◆ **What is needed**: Could every line of the listing be output exactly, with the pictures skipped?

◆ **Exercise data**:
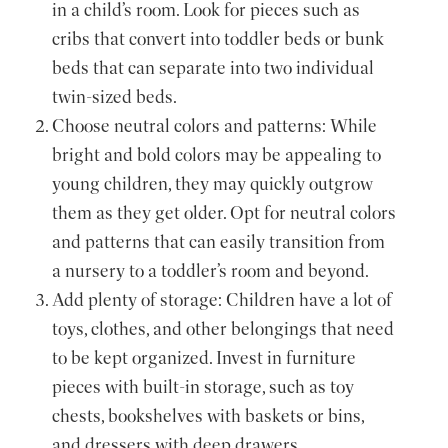
in a child’s room. Look for pieces such as
cribs that convert into toddler beds or bunk
beds that can separate into two individual
twin-sized beds.
Choose neutral colors and patterns: While
bright and bold colors may be appealing to
young children, they may quickly outgrow
them as they get older. Opt for neutral colors
and patterns that can easily transition from
a nursery to a toddler’s room and beyond.
Add plenty of storage: Children have a lot of
toys, clothes, and other belongings that need
to be kept organized. Invest in furniture
pieces with built-in storage, such as toy
chests, bookshelves with baskets or bins,
and dressers with deep drawers.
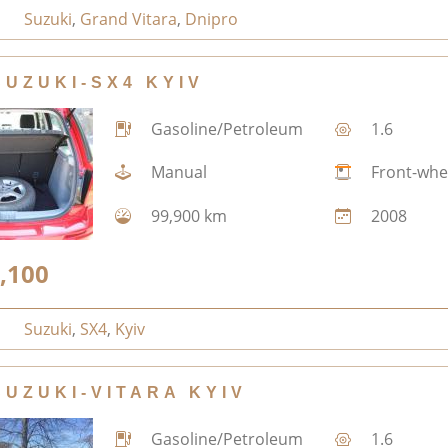
Suzuki
,
Grand Vitara
,
Dnipro
SUZUKI-SX4 KYIV
Gasoline/Petroleum
1.6
Manual
Front-whe
99,900 km
2008
,100
Suzuki
,
SX4
,
Kyiv
SUZUKI-VITARA KYIV
Gasoline/Petroleum
1.6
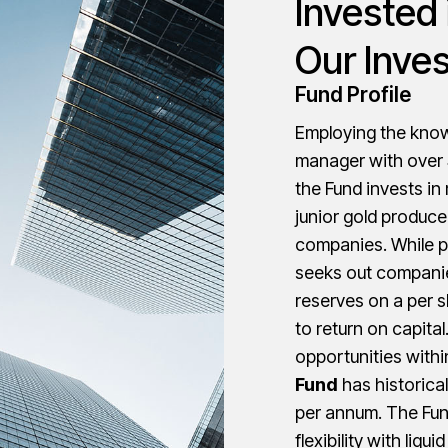
Invested 
Our Inve
Fund Profile
Employing the knowl
manager with over 3
the Fund invests in
junior gold produc
companies. While p
seeks out companie
reserves on a per s
to return on capita
opportunities withi
Fund
has historical
per annum. The Fun
flexibility with liqu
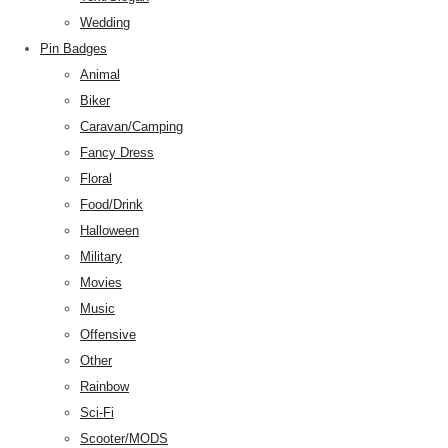
Wedding
Pin Badges
Animal
Biker
Caravan/Camping
Fancy Dress
Floral
Food/Drink
Halloween
Military
Movies
Music
Offensive
Other
Rainbow
Sci-Fi
Scooter/MODS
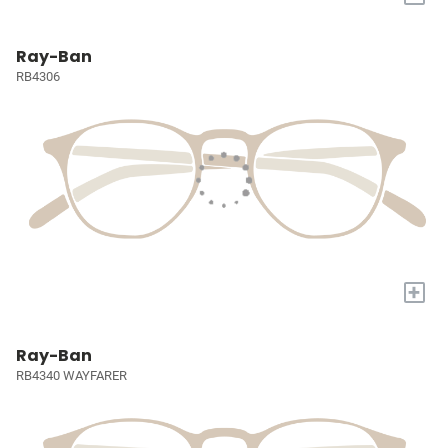
Ray-Ban
RB4306
+
Ray-Ban
RB4340 WAYFARER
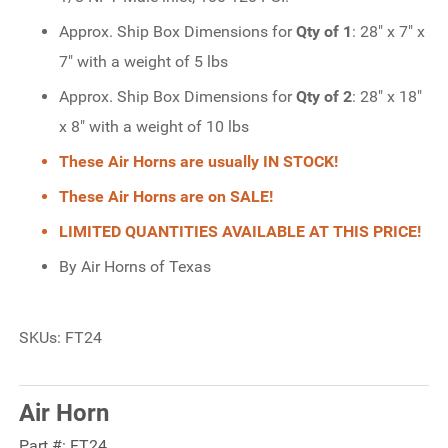
Approx. Ship Box Dimensions for
Qty of 1
: 28" x 7" x
7" with a weight of 5 lbs
Approx. Ship Box Dimensions for
Qty of 2
: 28" x 18"
x 8" with a weight of 10 lbs
These Air Horns are usually IN STOCK!
These Air Horns are on SALE!
LIMITED QUANTITIES AVAILABLE AT THIS PRICE!
By Air Horns of Texas
SKUs: FT24
Air Horn
Part #:
FT24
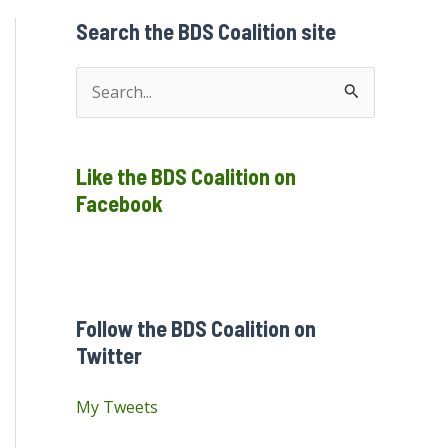
Search the BDS Coalition site
S
e
a
Like the BDS Coalition on
r
Facebook
c
h
f
o
Follow the BDS Coalition on
r
Twitter
:
My Tweets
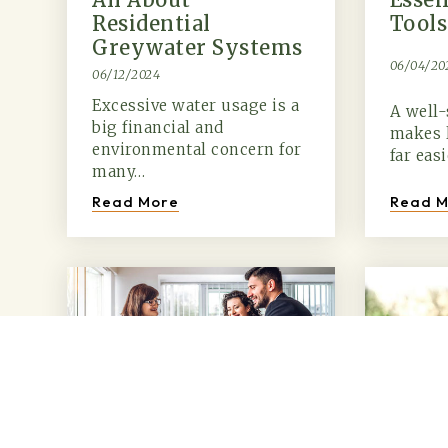
Residential
Tools
Greywater Systems
06/04/20
06/12/2024
Excessive water usage is a
A well-
big financial and
makes 
environmental concern for
far eas
many…
Read M
Read More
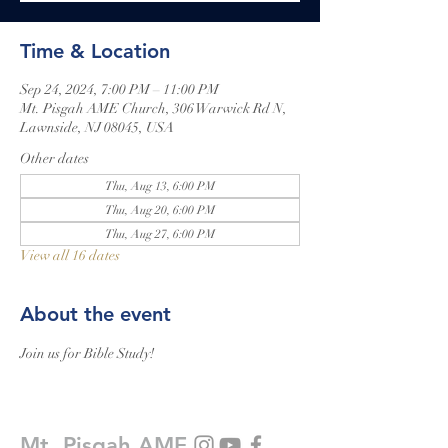
Time & Location
Sep 24, 2024, 7:00 PM – 11:00 PM
Mt. Pisgah AME Church, 306 Warwick Rd N,
Lawnside, NJ 08045, USA
Other dates
Thu, Aug 13, 6:00 PM
Thu, Aug 20, 6:00 PM
Thu, Aug 27, 6:00 PM
View all 16 dates
About the event
Join us for Bible Study!
Mt. Pisgah AME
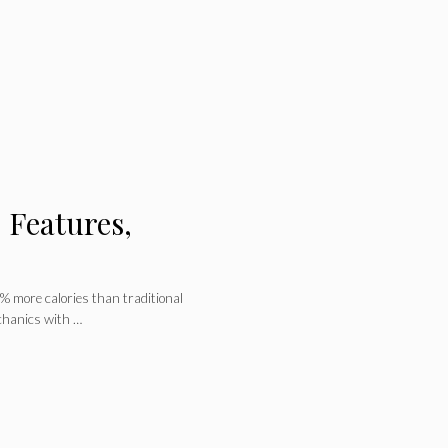
 Features,
 more calories than traditional
chanics with …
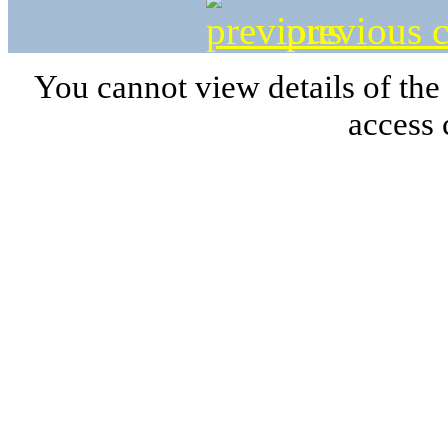
previous c
You cannot view details of the
access 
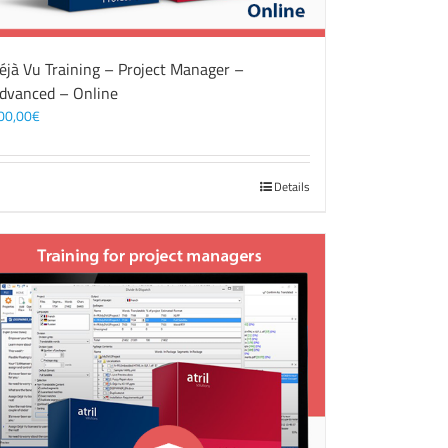
éjà Vu Training – Project Manager –
dvanced – Online
00,00
€
Details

◆ **Finished task**:
in a child’s room. Look for pieces such as
cribs that convert into toddler beds or bunk
beds that can separate into two individual
twin-sized beds.
Choose neutral colors and patterns: While
bright and bold colors may be appealing to
young children, they may quickly outgrow
them as they get older. Opt for neutral colors
and patterns that can easily transition from
a nursery to a toddler’s room and beyond.
Add plenty of storage: Children have a lot of
toys, clothes, and other belongings that need
to be kept organized. Invest in furniture
pieces with built-in storage, such as toy
chests, bookshelves with baskets or bins,
and dressers with deep drawers.
Suzuki
,
Grand Vitara
,
Dnipro
SUZUKI-SX4 KYIV
Gasoline/Petroleum
1.6
Manual
Front-whe
99,900 km
2008
,100
Suzuki
,
SX4
,
Kyiv
SUZUKI-VITARA KYIV
Gasoline/Petroleum
1.6
Invested 
Our Inve
Fund Profile
Employing the knowl
manager with over 3
the Fund invests in
junior gold produc
companies. While p
seeks out companie
reserves on a per s
to return on capita
opportunities withi
Fund
has historical
per annum. The Fun
flexibility with liqu
Wedding
Pin Badges
Animal
Biker
Caravan/Camping
Fancy Dress
Floral
Food/Drink
Halloween
Military
Movies
Music
Offensive
Other
Rainbow
Sci-Fi
Scooter/MODS
Ray-Ban
RB4306
+
Ray-Ban
RB4340 WAYFARER
Approx. Ship Box Dimensions for
Qty of 1
: 28" x 7" x
7" with a weight of 5 lbs
Approx. Ship Box Dimensions for
Qty of 2
: 28" x 18"
x 8" with a weight of 10 lbs
These Air Horns are usually IN STOCK!
These Air Horns are on SALE!
LIMITED QUANTITIES AVAILABLE AT THIS PRICE!
By Air Horns of Texas
SKUs: FT24
Air Horn
Part #:
FT24
Search the BDS Coalition site
S
e
a
Like the BDS Coalition on
r
Facebook
c
h
f
o
Follow the BDS Coalition on
r
Twitter
:
My Tweets
Residential
Tools
Greywater Systems
06/04/20
06/12/2024
Excessive water usage is a
A well-
big financial and
makes 
environmental concern for
far eas
many…
Read M
Read More
Time & Location
Sep 24, 2024, 7:00 PM – 11:00 PM
Mt. Pisgah AME Church, 306 Warwick Rd N,
Lawnside, NJ 08045, USA
Other dates
Thu, Aug 13, 6:00 PM
Thu, Aug 20, 6:00 PM
Thu, Aug 27, 6:00 PM
View all 16 dates
About the event
Join us for Bible Study!
Mt. Pisgah AME
 Features,
 more calories than traditional
chanics with …
previous c
You cannot view details of the
access 
éjà Vu Training – Project Manager –
dvanced – Online
00,00
€
Details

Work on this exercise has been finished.